* _What is expected_: Print out the records precisely, keeping each line identical to its source.

**** Data for analysis ****

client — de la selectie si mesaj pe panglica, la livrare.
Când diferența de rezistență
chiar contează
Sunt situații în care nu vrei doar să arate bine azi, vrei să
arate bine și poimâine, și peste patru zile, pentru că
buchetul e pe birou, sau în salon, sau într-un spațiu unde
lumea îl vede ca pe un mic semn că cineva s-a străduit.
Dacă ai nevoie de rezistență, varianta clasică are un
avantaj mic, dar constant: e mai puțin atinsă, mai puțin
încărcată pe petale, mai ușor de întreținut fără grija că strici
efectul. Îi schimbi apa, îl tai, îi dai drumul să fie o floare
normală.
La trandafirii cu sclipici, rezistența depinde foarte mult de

****

* _Expected answer_:
client — de la selectie si mesaj pe panglica, la livrare.
Când diferența de rezistență
chiar contează
Sunt situații în care nu vrei doar să arate bine azi, vrei să
arate bine și poimâine, și peste patru zile, pentru că
buchetul e pe birou, sau în salon, sau într-un spațiu unde
lumea îl vede ca pe un mic semn că cineva s-a străduit.
Dacă ai nevoie de rezistență, varianta clasică are un
avantaj mic, dar constant: e mai puțin atinsă, mai puțin
încărcată pe petale, mai ușor de întreținut fără grija că strici
efectul. Îi schimbi apa, îl tai, îi dai drumul să fie o floare
normală.
La trandafirii cu sclipici, rezistența depinde foarte mult de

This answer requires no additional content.